I appreciate the MIT license issue you pointed out, and apologize for my lacking of experience. I have added the license into the file ssw.c. Hope this can resolve your concerns. Please feel free to let me know if you find any other problem with this library. Thank you sincerely for your encouragement again.
Good work on the library, I think it can be a valuable addition which will make it easy to add fast smith waterman alignments to analysis pipelines. However, the lack of attribution to Heng Li in this libraries documentation and the accompanying paper greatly concerns me.

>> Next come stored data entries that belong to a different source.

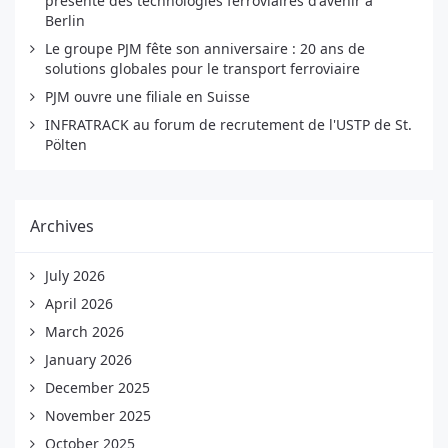
présente des technologies ferroviaires d'avenir à
Berlin
Le groupe PJM fête son anniversaire : 20 ans de
solutions globales pour le transport ferroviaire
PJM ouvre une filiale en Suisse
INFRATRACK au forum de recrutement de l'USTP de St.
Pölten
Archives
July 2026
April 2026
March 2026
January 2026
December 2025
November 2025
October 2025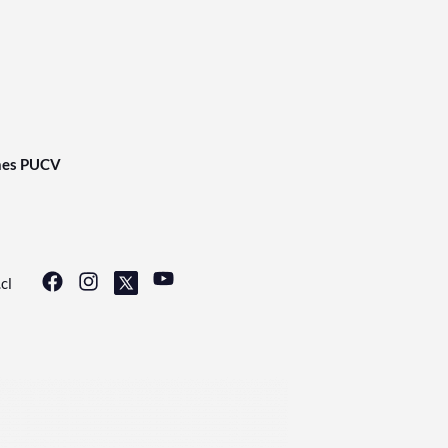
nes PUCV
cl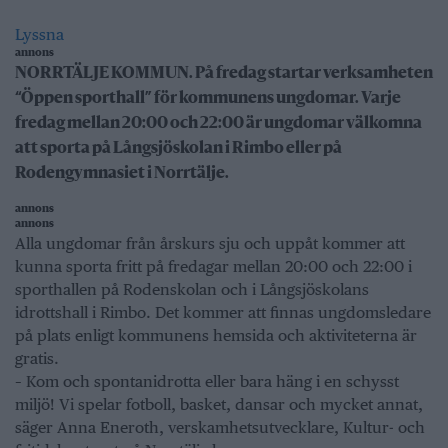
Lyssna
annons
NORRTÄLJE KOMMUN. På fredag startar verksamheten
“Öppen sporthall” för kommunens ungdomar. Varje
fredag mellan 20:00 och 22:00 är ungdomar välkomna
att sporta på Långsjöskolan i Rimbo eller på
Rodengymnasiet i Norrtälje.
annons
annons
Alla ungdomar från årskurs sju och uppåt kommer att
kunna sporta fritt på fredagar mellan 20:00 och 22:00 i
sporthallen på Rodenskolan och i Långsjöskolans
idrottshall i Rimbo. Det kommer att finnas ungdomsledare
på plats enligt kommunens hemsida och aktiviteterna är
gratis.
– Kom och spontanidrotta eller bara häng i en schysst
miljö! Vi spelar fotboll, basket, dansar och mycket annat,
säger Anna Eneroth, verskamhetsutvecklare, Kultur- och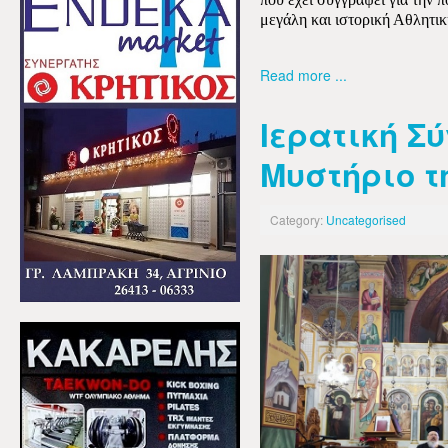
μεγάλη και ιστορική Αθλητ
Read more ...
Ιερατική Σ
Μυστήριο τ
Category:
Uncategorised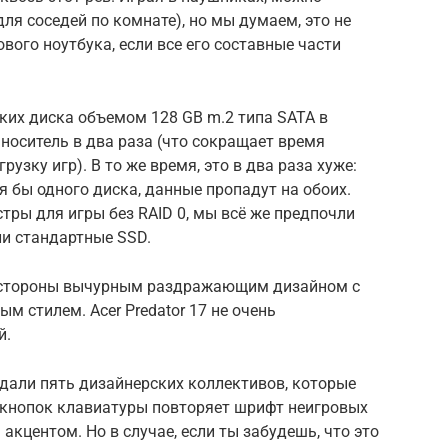
для соседей по комнате), но мы думаем, это не
вого ноутбука, если все его составные части
ких диска объемом 128 GB m.2 типа SATA в
 носитель в два раза (что сокращает время
узку игр). В то же время, это в два раза хуже:
тя бы одного диска, данные пропадут на обоих.
тры для игры без RAID 0, мы всё же предпочли
ли стандартные SSD.
й стороны вычурным раздражающим дизайном с
 стилем. Acer Predator 17 не очень
й.
адали пять дизайнерских коллективов, которые
т кнопок клавиатуры повторяет шрифт неигровых
 акцентом. Но в случае, если ты забудешь, что это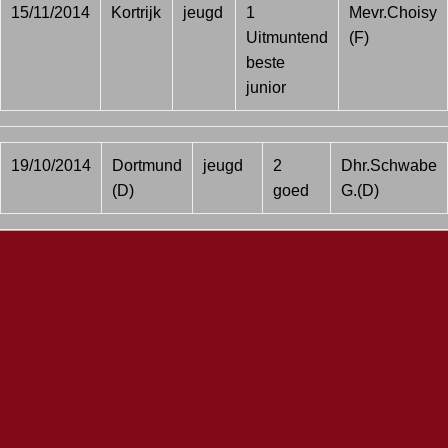
15/11/2014
Kortrijk
jeugd
1
Mevr.Choisy
Uitmuntend
(F)
beste
junior
19/10/2014
Dortmund
jeugd
2
Dhr.Schwabe
(D)
goed
G.(D)
21/08/2014
Mechelen
jeugd
1
Mevr.Rubbelke
zeer
J.(D)
goed
03/08/2014
Leuven
jeugd
1
Dhr.Wauben
Uitmuntend
J. (NL)
beste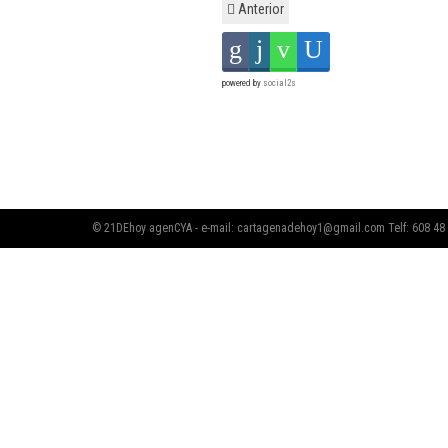
Anterior
powered by
social2s
© 21DEhoy agenCYA - e-mail:
cartagenadehoy1@gmail.com
Telf: 608 48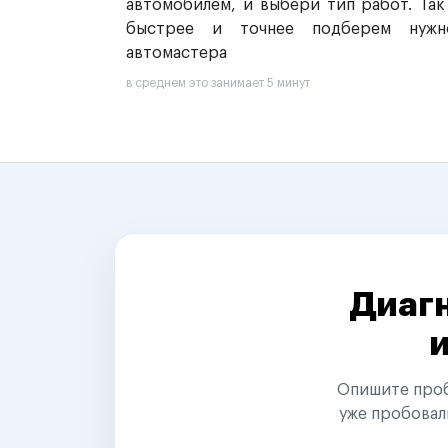
автомобилем, и выбери тип работ. Так
быстрее и точнее подберем нужн
автомастера
в среднем это занимает 5 минут
Диагн
Опишите пробл
уже пробовал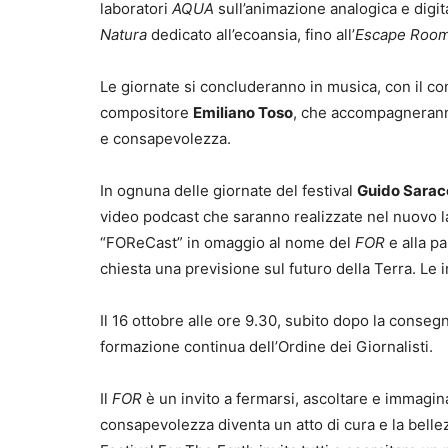
laboratori
AQUA
sull’animazione analogica e digi
Natura
dedicato all’ecoansia, fino all’
Escape Room 
Le giornate si concluderanno in musica, con il c
compositore
Emiliano Toso
, che accompagneranno
e consapevolezza.
In ognuna delle giornate del festival
Guido Sarac
video podcast che saranno realizzate nel nuovo l
“FOReCast” in omaggio al nome del
FOR
e alla pa
chiesta una previsione sul futuro della Terra. Le 
Il 16 ottobre alle ore 9.30, subito dopo la conse
formazione continua dell’Ordine dei Giornalisti.
Il
FOR
è un invito a fermarsi, ascoltare e immagin
consapevolezza diventa un atto di cura e la belle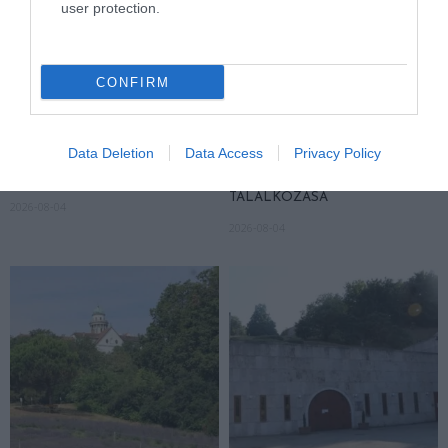
user protection.
CONFIRM
KIRÁNDULÁS A
KIRÁNDULÁS PANNONHALMA
Data Deletion
Data Access
Privacy Policy
PANNONHALMI
KÖRNYÉKÉN: TERMÉSZET,
ARBORÉTUMBA
SZŐLŐ ÉS KOMLÓ
TALÁLKOZÁSA
2026-08-04
2026-08-04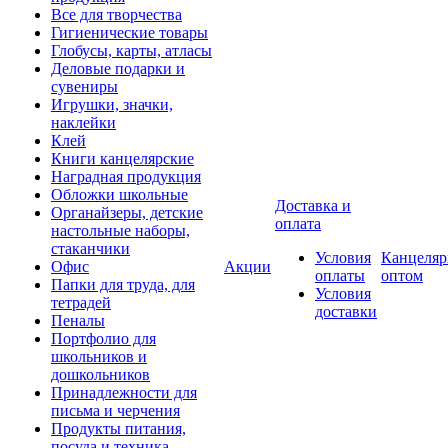
Все для творчества
Гигиенические товары
Глобусы, карты, атласы
Деловые подарки и
сувениры
Игрушки, значки,
наклейки
Клей
Книги канцелярские
Наградная продукция
Обложки школьные
Доставка и
Органайзеры, детские
оплата
настольные наборы,
стаканчики
Условия
Канцеляр
Офис
Акции
оплаты
оптом
Папки для труда, для
Условия
тетрадей
доставки
Пеналы
Портфолио для
школьников и
дошкольников
Принадлежности для
письма и черчения
Продукты питания,
посуда и техника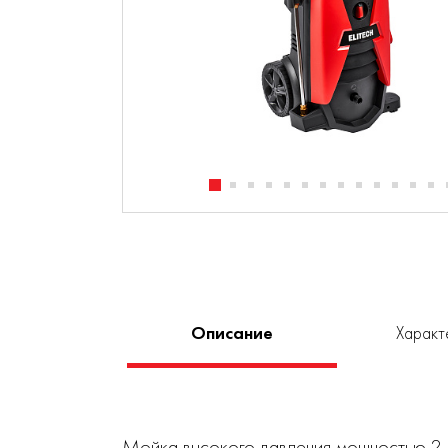
Описание
Характ
Мойка высокого давления мощностью 2,5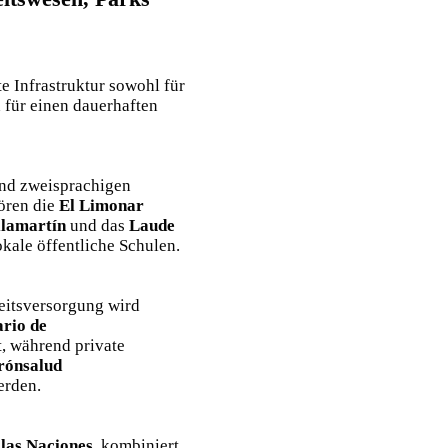
te Infrastruktur sowohl für
 für einen dauerhaften
und zweisprachigen
ören die
El Limonar
llamartín
und das
Laude
kale öffentliche Schulen.
eitsversorgung wird
ario de
, während private
rónsalud
erden.
 las Naciones
, kombiniert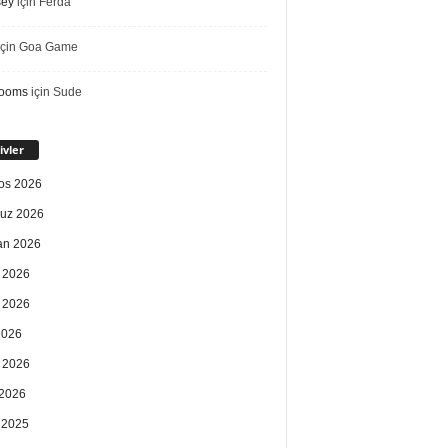
sey
için
Ferda
çin
Goa Game
rooms
için
Sude
ivler
os 2026
uz 2026
an 2026
 2026
 2026
2026
 2026
2026
k 2025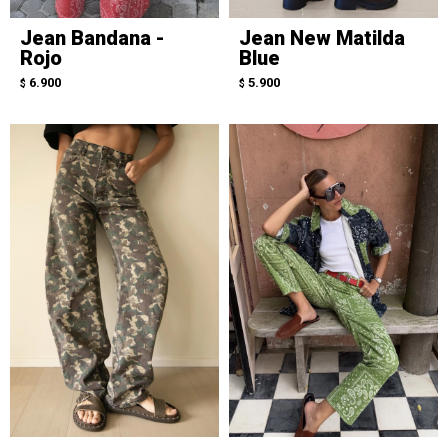
Jean Bandana -
Jean New Matilda
Rojo
Blue
6.900
5.900
$
$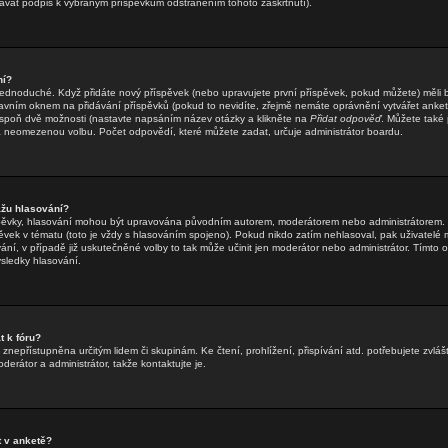
dávat podpis k vybraným příspěvkům odstraněním tohoto zaškrtnutí).
ní?
jednoduché. Když přidáte nový příspěvek (nebo upravujete první příspěvek, pokud můžete) měli by
vním oknem na přidávání příspěvků (pokud to nevidíte, zřejmě nemáte oprávnění vytvářet ankety
spoň dvě možnosti (nastavte napsáním název otázky a klikněte na
Přidat odpověď
. Můžete také p
neomezenou volbu. Počet odpovědí, které můžete zadat, určuje administrátor boardu.
žu hlasování?
íspěvky, hlasování mohou být upravována původním autorem, moderátorem nebo administrátorem. 
spěvek v tématu (toto je vždy s hlasováním spojeno). Pokud nikdo zatím nehlasoval, pak uživate
ání, v případě již uskutečněné volby to tak může učinit jen moderátor nebo administrátor. Tímto
ýsledky hlasování.
 k fóru?
znepřístupněna určitým lidem či skupinám. Ke čtení, prohlížení, přispívání atd. potřebujete zvlášt
erátor a administrátor, takže kontaktujte je.
 v anketě?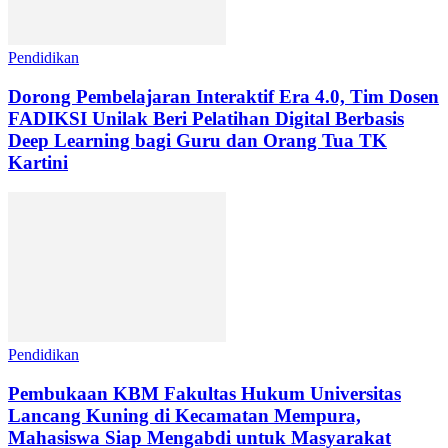
Pendidikan
Dorong Pembelajaran Interaktif Era 4.0, Tim Dosen
FADIKSI Unilak Beri Pelatihan Digital Berbasis
Deep Learning bagi Guru dan Orang Tua TK
Kartini
Pendidikan
Pembukaan KBM Fakultas Hukum Universitas
Lancang Kuning di Kecamatan Mempura,
Mahasiswa Siap Mengabdi untuk Masyarakat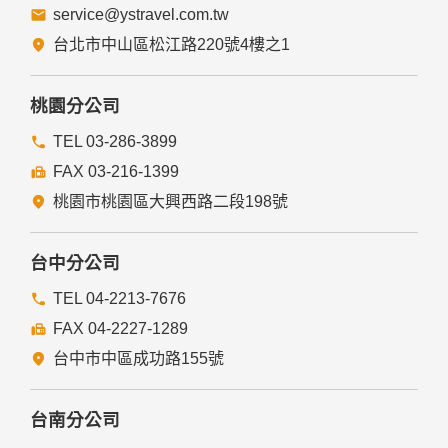
service@ystravel.com.tw
台北市中山區松江路220號4樓之1
桃園分公司
TEL 03-286-3899
FAX 03-216-1399
桃園市桃園區大興西路二段198號
台中分公司
TEL 04-2213-7676
FAX 04-2227-1289
台中市中區成功路155號
台南分公司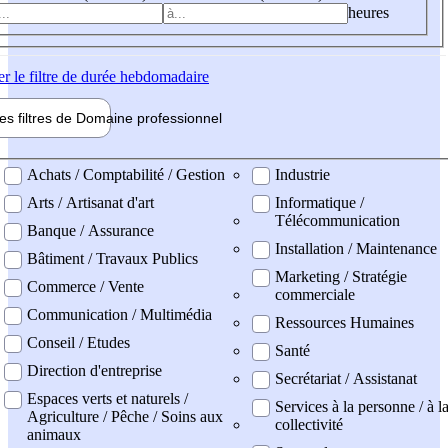
heures
er
le filtre de durée hebdomadaire
les filtres de
Domaine pro
fessionnel
ne professionel
Achats / Comptabilité / Gestion
Industrie
Arts / Artisanat d'art
Informatique /
Télécommunication
Banque / Assurance
Installation / Maintenance
Bâtiment / Travaux Publics
Marketing / Stratégie
Commerce / Vente
commerciale
Communication / Multimédia
Ressources Humaines
Conseil / Etudes
Santé
Direction d'entreprise
Secrétariat / Assistanat
Espaces verts et naturels /
Services à la personne / à l
Agriculture / Pêche / Soins aux
collectivité
animaux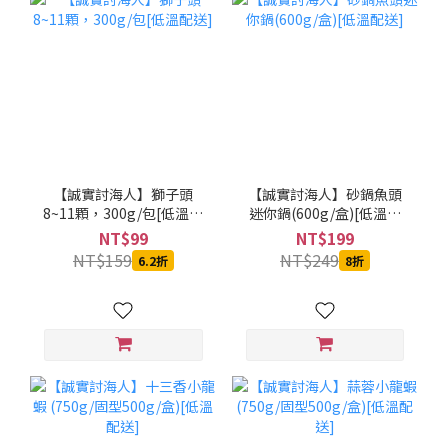
【誠實討海人】獅子頭
【誠實討海人】砂鍋魚頭
8~11顆，300g/包[低溫配
迷你鍋(600g/盒)[低溫配
送]
送]
NT$99
NT$199
NT$159
NT$249
6.2折
8折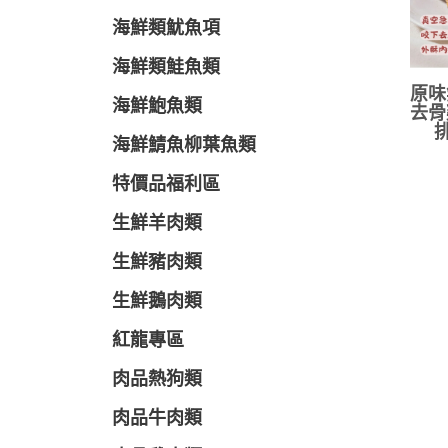
海鮮類魷魚項
海鮮類鮭魚類
原味
海鮮鮑魚類
去骨
海鮮鯖魚柳葉魚類
特價品福利區
生鮮羊肉類
生鮮豬肉類
生鮮鵝肉類
紅龍專區
肉品熱狗類
肉品牛肉類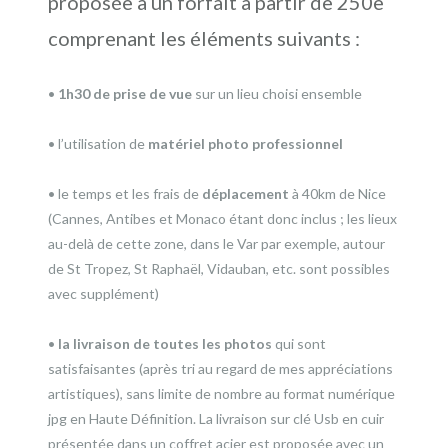
proposée à un forfait à partir de 250e
comprenant les éléments suivants :
•
1h30 de prise de vue
sur un lieu choisi ensemble
• l’utilisation de
matériel photo professionnel
• le temps et les frais de
déplacement
à 40km de Nice
(Cannes, Antibes et Monaco étant donc inclus ; les lieux
au-delà de cette zone, dans le Var par exemple, autour
de St Tropez, St Raphaël, Vidauban, etc. sont possibles
avec supplément)
•
la livraison de toutes les photos
qui sont
satisfaisantes (après tri au regard de mes appréciations
artistiques), sans limite de nombre au format numérique
jpg en Haute Définition. La livraison sur clé Usb en cuir
présentée dans un coffret acier est proposée avec un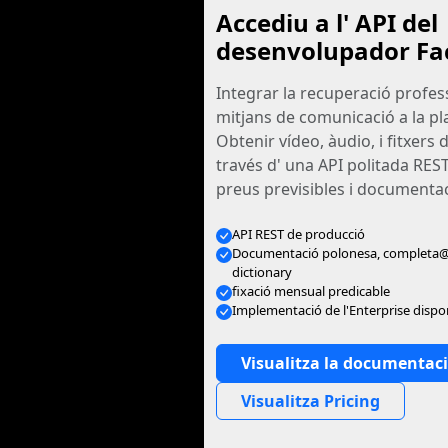
Accediu a l' API del
desenvolupador Fa
Integrar la recuperació profes
mitjans de comunicació a la p
Obtenir vídeo, àudio, i fitxers 
través d' una API politada RES
preus previsibles i documentac
API REST de producció
Documentació polonesa, completa@ 
dictionary
fixació mensual predicable
Implementació de l'Enterprise dispo
Visualitza la documentac
Visualitza Pricing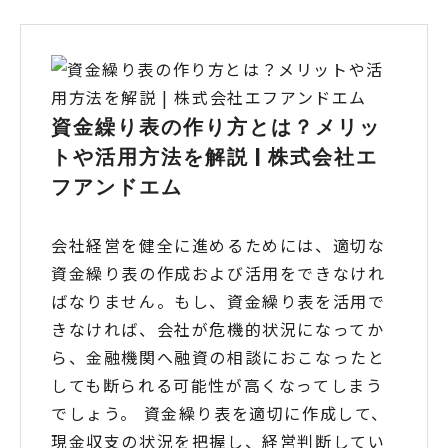
資金繰り表の作り方とは？メリッ
トや活用方法を解説 | 株式会社エ
フアンドエム
会社経営を健全に進めるためには、適切な
資金繰り表の作成および活用をできなけれ
ばなりません。もし、資金繰り表を活用で
きなければ、会社が危機的状況になってか
ら、金融機関へ融資の相談におこなったと
しても断られる可能性が高くなってしまう
でしょう。 資金繰り表を適切に作成して、
現金収支の状況を把握し、経営判断してい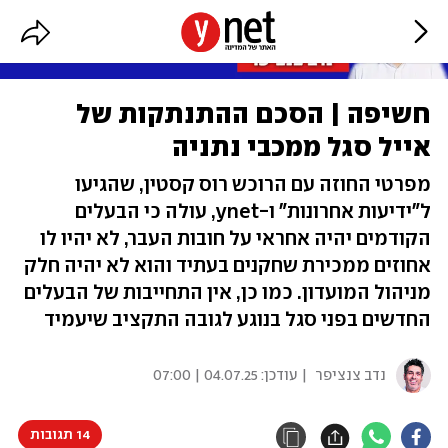
חשיפה | הסכם ההתנתקות של
אייל סגל ממכבי נתניה
מפרטי החוזה עם הרוכש רוס קסטין, שהגיעו
ל"ידיעות אחרונות" ו-ynet, עולה כי הבעלים
הקודמים יהיה אחראי על חובות העבר, לא יהיו לו
אחוזים ממכירת שחקנים בעתיד והוא לא יהיה חלק
מניהול המועדון. כמו כן, אין התחייבות של הבעלים
החדשים בפני סגל בנוגע לגובה התקציב שיעמיד
נדב צנציפר
| עודכן:
04.07.25 | 07:00
14 תגובות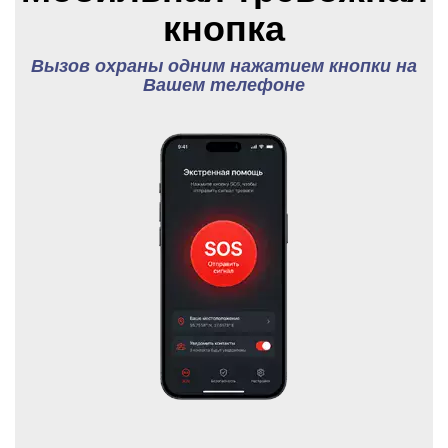
кнопка
Вызов охраны одним нажатием кнопки на
Вашем телефоне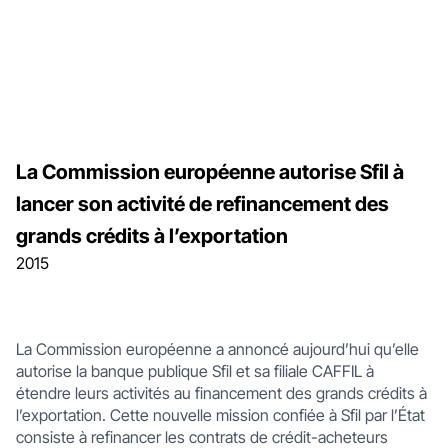
La Commission européenne autorise Sfil à
lancer son activité de refinancement des
grands crédits à l’exportation
2015
La Commission européenne a annoncé aujourd’hui qu’elle
autorise la banque publique Sfil et sa filiale CAFFIL à
étendre leurs activités au financement des grands crédits à
l’exportation. Cette nouvelle mission confiée à Sfil par l’État
consiste à refinancer les contrats de crédit-acheteurs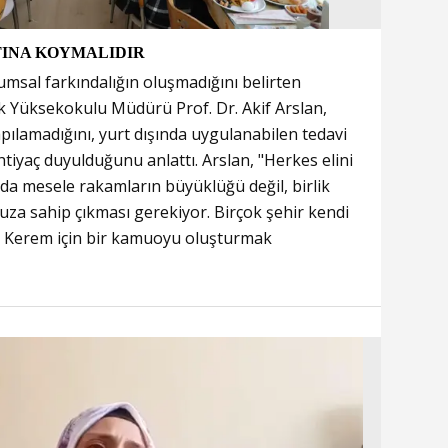
LTINA KOYMALIDIR
lumsal farkındalığın oluşmadığını belirten
lik Yüksekokulu Müdürü Prof. Dr. Akif Arslan,
pılamadığını, yurt dışında uygulanabilen tedavi
ihtiyaç duyulduğunu anlattı. Arslan, "Herkes elini
ında mesele rakamların büyüklüğü değil, birlik
uza sahip çıkması gerekiyor. Birçok şehir kendi
de Kerem için bir kamuoyu oluşturmak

This library seems to be derived from @lh3 (Heng Li)'s smith waterman implementation in bwa and his stand alone ksw. See https://github.com/attractivechaos/klib and https://github.com/lh3/bwa. This is apparent both by casual code perusal, but also by the plagarism detection program moss, http://moss.stanford.edu/results/265225620
From the MIT license included in the ksw release it states
I read this to mean that you are free to do what you want with the software provided you give proper attribution to the source, which you seem to have neglected to do.
I would like to use this library in my work, and I think it can be a valuable tool for the bioinformatics community at large. However if this issue remains unresolved I will not be able to do so in good conscience.